◆ **ENTRIES SUPPLIED**

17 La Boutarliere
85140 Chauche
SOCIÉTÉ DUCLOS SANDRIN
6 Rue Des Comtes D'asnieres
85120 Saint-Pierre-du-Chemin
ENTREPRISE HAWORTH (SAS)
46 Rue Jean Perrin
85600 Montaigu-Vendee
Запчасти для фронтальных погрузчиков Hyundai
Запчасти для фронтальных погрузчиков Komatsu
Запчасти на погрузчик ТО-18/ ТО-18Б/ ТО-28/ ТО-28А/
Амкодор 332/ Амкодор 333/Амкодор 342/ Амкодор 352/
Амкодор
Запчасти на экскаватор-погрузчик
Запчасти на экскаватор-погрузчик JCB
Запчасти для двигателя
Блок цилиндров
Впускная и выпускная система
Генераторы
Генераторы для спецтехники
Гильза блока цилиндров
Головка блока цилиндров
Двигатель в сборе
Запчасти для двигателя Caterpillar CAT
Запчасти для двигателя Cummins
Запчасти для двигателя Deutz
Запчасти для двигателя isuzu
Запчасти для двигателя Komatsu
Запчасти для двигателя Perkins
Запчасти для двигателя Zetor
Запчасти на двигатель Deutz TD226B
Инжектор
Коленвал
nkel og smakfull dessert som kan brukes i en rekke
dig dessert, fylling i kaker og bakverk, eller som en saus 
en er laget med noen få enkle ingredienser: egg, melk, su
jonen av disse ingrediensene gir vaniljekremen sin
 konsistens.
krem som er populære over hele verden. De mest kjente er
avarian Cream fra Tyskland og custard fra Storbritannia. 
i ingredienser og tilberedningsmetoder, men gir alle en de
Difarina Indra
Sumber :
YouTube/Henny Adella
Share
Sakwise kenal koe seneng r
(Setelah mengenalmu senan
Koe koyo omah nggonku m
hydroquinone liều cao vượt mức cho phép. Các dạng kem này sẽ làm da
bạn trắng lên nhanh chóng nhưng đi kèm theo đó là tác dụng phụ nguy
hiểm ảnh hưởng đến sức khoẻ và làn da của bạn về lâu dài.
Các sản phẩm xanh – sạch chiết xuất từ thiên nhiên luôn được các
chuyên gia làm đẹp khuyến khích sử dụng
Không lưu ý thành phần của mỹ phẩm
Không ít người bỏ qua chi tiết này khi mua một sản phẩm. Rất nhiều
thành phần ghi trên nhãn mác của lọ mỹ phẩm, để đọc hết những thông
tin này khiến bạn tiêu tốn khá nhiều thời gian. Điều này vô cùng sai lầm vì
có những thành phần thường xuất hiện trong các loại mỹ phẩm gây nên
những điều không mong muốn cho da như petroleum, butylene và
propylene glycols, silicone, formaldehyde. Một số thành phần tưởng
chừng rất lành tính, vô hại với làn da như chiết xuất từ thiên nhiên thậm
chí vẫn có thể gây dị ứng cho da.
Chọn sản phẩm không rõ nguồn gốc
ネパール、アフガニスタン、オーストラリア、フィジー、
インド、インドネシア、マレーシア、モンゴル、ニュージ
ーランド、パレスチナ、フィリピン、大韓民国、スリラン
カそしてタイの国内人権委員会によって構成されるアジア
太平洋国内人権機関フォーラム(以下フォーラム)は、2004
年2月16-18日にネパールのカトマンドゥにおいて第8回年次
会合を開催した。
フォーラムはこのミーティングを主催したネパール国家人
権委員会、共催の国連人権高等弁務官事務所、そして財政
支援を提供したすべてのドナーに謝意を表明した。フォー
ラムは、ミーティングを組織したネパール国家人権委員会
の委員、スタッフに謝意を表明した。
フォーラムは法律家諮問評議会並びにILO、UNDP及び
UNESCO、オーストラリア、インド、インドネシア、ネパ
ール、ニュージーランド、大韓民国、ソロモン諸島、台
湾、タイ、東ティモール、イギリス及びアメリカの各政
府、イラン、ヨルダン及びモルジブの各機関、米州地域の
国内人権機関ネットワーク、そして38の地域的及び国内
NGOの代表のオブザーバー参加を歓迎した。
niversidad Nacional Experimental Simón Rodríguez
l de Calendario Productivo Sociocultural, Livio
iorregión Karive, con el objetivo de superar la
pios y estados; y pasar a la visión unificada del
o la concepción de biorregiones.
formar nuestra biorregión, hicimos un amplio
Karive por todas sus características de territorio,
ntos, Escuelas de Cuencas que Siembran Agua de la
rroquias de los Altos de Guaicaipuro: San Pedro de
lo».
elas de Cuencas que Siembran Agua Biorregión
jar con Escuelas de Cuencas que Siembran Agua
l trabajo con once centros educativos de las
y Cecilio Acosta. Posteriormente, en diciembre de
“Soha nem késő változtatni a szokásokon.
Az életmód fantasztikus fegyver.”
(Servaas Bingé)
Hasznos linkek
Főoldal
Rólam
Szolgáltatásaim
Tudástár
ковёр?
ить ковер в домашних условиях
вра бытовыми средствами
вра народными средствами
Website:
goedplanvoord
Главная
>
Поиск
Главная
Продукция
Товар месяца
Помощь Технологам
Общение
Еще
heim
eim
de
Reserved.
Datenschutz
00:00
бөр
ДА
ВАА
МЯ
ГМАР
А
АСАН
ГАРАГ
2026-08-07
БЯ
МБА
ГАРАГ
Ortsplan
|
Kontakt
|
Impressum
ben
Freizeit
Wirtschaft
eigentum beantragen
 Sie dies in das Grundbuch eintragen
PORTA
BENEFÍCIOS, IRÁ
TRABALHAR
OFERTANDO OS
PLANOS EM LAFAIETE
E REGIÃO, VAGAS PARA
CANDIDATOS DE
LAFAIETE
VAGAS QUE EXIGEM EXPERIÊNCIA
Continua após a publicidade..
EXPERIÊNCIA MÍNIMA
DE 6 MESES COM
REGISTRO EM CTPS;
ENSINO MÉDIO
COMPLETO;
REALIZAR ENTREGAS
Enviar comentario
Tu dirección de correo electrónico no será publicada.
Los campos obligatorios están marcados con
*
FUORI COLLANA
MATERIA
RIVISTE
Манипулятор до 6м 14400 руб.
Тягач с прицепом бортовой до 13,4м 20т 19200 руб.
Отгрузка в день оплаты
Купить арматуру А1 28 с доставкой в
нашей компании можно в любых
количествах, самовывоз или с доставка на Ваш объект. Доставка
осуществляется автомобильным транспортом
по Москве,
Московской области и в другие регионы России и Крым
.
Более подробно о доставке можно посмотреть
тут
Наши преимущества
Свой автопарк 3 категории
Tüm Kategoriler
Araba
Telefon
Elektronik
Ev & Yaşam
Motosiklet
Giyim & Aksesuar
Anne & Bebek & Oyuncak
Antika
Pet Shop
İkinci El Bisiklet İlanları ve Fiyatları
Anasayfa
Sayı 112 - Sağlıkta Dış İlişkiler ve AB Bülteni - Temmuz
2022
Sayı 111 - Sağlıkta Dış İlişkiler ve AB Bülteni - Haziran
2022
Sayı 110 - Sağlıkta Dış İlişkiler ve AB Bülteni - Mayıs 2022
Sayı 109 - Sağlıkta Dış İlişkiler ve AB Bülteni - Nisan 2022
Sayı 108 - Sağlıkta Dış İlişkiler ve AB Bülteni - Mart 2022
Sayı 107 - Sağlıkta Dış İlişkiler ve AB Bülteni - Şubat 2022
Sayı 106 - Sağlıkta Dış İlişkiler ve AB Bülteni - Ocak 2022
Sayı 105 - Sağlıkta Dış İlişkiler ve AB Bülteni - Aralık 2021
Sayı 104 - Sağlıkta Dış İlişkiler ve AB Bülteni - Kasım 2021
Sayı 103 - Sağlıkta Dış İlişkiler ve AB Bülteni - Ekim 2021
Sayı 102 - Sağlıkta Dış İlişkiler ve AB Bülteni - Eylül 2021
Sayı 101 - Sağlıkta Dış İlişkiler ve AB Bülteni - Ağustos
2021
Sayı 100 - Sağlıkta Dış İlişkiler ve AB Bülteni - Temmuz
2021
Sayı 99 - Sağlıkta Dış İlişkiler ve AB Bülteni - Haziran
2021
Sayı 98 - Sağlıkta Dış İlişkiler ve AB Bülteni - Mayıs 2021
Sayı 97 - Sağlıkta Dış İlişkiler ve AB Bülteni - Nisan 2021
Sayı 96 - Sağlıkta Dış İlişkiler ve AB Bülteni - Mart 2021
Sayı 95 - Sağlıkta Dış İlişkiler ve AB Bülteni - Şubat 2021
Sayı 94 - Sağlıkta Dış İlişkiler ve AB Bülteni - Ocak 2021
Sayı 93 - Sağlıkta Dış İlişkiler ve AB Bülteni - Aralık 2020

◆ **EXERCISE AIM**
Find the lines of the listing above that hold "можно". Please copy them.

◆ **REPLY TO THE EXERCISE**
нашей компании можно в любых
Более подробно о доставке можно посмотреть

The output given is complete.